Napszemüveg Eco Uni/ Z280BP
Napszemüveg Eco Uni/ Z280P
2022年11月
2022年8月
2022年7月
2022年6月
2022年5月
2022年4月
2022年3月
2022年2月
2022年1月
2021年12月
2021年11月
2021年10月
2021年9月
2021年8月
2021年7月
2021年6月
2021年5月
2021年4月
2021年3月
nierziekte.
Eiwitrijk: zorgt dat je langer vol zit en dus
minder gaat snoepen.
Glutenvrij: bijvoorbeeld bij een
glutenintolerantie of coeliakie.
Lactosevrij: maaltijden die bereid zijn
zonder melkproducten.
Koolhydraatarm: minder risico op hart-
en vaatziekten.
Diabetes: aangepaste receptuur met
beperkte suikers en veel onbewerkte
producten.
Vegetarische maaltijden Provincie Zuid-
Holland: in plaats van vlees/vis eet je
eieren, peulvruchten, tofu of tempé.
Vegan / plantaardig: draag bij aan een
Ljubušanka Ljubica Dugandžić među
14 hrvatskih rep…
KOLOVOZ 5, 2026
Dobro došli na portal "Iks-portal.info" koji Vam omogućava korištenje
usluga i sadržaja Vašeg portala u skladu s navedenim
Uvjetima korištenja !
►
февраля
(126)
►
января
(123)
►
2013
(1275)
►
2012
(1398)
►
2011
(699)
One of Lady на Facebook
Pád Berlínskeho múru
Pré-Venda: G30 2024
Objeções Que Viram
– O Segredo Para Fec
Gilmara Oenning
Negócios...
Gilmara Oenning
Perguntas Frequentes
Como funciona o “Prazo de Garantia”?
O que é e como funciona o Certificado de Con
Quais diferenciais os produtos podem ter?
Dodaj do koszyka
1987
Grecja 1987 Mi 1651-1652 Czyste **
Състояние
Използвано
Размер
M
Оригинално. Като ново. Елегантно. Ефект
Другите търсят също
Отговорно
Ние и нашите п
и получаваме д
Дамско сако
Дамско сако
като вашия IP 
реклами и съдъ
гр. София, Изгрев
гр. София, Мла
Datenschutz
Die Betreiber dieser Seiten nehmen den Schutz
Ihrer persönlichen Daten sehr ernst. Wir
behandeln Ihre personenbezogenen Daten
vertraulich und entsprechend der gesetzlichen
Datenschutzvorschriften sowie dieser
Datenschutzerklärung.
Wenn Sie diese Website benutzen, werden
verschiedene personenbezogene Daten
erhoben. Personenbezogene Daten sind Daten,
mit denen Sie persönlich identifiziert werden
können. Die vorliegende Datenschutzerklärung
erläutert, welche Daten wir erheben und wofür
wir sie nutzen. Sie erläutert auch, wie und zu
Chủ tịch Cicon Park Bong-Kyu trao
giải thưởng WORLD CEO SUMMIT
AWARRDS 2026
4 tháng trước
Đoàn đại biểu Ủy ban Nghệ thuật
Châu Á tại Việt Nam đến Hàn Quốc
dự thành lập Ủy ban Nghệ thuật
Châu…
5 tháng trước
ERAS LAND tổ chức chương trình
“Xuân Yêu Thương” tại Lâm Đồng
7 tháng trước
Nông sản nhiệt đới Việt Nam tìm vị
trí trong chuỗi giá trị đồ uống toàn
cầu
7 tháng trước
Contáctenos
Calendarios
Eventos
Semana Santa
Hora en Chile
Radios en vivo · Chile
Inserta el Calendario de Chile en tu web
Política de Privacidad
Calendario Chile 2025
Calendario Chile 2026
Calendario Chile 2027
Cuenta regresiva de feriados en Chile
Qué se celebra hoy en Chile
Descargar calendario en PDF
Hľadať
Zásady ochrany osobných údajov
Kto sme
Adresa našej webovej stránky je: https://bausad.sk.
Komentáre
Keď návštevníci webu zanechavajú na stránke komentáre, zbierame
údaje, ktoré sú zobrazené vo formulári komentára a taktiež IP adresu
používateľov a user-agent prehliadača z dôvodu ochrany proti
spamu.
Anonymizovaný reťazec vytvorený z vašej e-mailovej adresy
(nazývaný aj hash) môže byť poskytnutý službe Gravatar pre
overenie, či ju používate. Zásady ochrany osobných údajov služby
════════════════════
_WORK INSTRUCTIONS_
The material above must be written out again in full, exactly.

_RESPONSE BOX_
Napszemüveg Eco Uni/ Z280BP
Napszemüveg Eco Uni/ Z280P
2022年11月
2022年8月
2022年7月
2022年6月
2022年5月
2022年4月
2022年3月
2022年2月
2022年1月
2021年12月
2021年11月
2021年10月
2021年9月
2021年8月
2021年7月
2021年6月
2021年5月
2021年4月
2021年3月
nierziekte.
Eiwitrijk: zorgt dat je langer vol zit en dus
minder gaat snoepen.
Glutenvrij: bijvoorbeeld bij een
glutenintolerantie of coeliakie.
Lactosevrij: maaltijden die bereid zijn
zonder melkproducten.
Koolhydraatarm: minder risico op hart-
en vaatziekten.
Diabetes: aangepaste receptuur met
beperkte suikers en veel onbewerkte
producten.
Vegetarische maaltijden Provincie Zuid-
Holland: in plaats van vlees/vis eet je
eieren, peulvruchten, tofu of tempé.
Vegan / plantaardig: draag bij aan een
Ljubušanka Ljubica Dugandžić među
14 hrvatskih rep…
KOLOVOZ 5, 2026
Dobro došli na portal "Iks-portal.info" koji Vam omogućava korištenje
usluga i sadržaja Vašeg portala u skladu s navedenim
Uvjetima korištenja !
►
февраля
(126)
►
января
(123)
►
2013
(1275)
►
2012
(1398)
►
2011
(699)
One of Lady на Facebook
Pád Berlínskeho múru
Pré-Venda: G30 2024
Objeções Que Viram
– O Segredo Para Fec
Gilmara Oenning
Negócios...
Gilmara Oenning
Perguntas Frequentes
Como funciona o “Prazo de Garantia”?
O que é e como funciona o Certificado de Con
Quais diferenciais os produtos podem ter?
Dodaj do koszyka
1987
Grecja 1987 Mi 1651-1652 Czyste **
Състояние
Използвано
Размер
M
Оригинално. Като ново. Елегантно. Ефект
Другите търсят също
Отговорно
Ние и нашите п
и получаваме д
Дамско сако
Дамско сако
като вашия IP 
реклами и съдъ
гр. София, Изгрев
гр. София, Мла
Datenschutz
Die Betreiber dieser Seiten nehmen den Schutz
Ihrer persönlichen Daten sehr ernst. Wir
behandeln Ihre personenbezogenen Daten
vertraulich und entsprechend der gesetzlichen
Datenschutzvorschriften sowie dieser
Datenschutzerklärung.
Wenn Sie diese Website benutzen, werden
verschiedene personenbezogene Daten
erhoben. Personenbezogene Daten sind Daten,
mit denen Sie persönlich identifiziert werden
können. Die vorliegende Datenschutzerklärung
erläutert, welche Daten wir erheben und wofür
wir sie nutzen. Sie erläutert auch, wie und zu
Chủ tịch Cicon Park Bong-Kyu trao
giải thưởng WORLD CEO SUMMIT
AWARRDS 2026
4 tháng trước
Đoàn đại biểu Ủy ban Nghệ thuật
Châu Á tại Việt Nam đến Hàn Quốc
dự thành lập Ủy ban Nghệ thuật
Châu…
5 tháng trước
ERAS LAND tổ chức chương trình
“Xuân Yêu Thương” tại Lâm Đồng
7 tháng trước
Nông sản nhiệt đới Việt Nam tìm vị
trí trong chuỗi giá trị đồ uống toàn
cầu
7 tháng trước
Contáctenos
Calendarios
Eventos
Semana Santa
Hora en Chile
Radios en vivo · Chile
Inserta el Calendario de Chile en tu web
Política de Privacidad
Calendario Chile 2025
Calendario Chile 2026
Calendario Chile 2027
Cuenta regresiva de feriados en Chile
Qué se celebra hoy en Chile
Descargar calendario en PDF
Hľadať
Zásady ochrany osobných údajov
Kto sme
Adresa našej webovej stránky je: https://bausad.sk.
Komentáre
Keď návštevníci webu zanechavajú na stránke komentáre, zbierame
údaje, ktoré sú zobrazené vo formulári komentára a taktiež IP adresu
používateľov a user-agent prehliadača z dôvodu ochrany proti
spamu.
Anonymizovaný reťazec vytvorený z vašej e-mailovej adresy
(nazývaný aj hash) môže byť poskytnutý službe Gravatar pre
overenie, či ju používate. Zásady ochrany osobných údajov služby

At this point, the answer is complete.